◆ What the task asks ◆
In the records below, begin at the line that has "公益诉讼去年立案超三万件" and stop after the line that has "二恶英检测 二噁英检测机构"; quote those lines verbatim and nothing more.

Data to use: Begin

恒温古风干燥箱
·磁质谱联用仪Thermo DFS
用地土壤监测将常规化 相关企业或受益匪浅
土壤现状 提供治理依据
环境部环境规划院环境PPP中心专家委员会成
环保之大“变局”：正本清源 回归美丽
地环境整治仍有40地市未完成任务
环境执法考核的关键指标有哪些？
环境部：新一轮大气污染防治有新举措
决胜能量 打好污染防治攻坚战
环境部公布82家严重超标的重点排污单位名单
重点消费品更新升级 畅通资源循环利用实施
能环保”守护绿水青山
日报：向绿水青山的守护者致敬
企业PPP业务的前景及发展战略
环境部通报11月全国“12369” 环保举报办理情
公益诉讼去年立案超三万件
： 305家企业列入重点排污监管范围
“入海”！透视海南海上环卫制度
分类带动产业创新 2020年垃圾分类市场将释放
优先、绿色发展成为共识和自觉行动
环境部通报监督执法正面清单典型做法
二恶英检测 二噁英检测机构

Data to use: End
Data to use: Begin

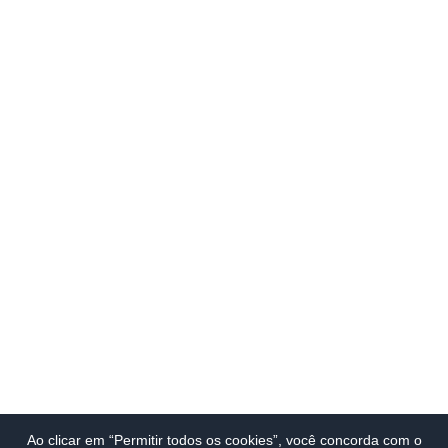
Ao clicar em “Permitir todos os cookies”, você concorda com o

Data to use: End

◆ Result ◆
公益诉讼去年立案超三万件
： 305家企业列入重点排污监管范围
“入海”！透视海南海上环卫制度
分类带动产业创新 2020年垃圾分类市场将释放
优先、绿色发展成为共识和自觉行动
环境部通报监督执法正面清单典型做法
二恶英检测 二噁英检测机构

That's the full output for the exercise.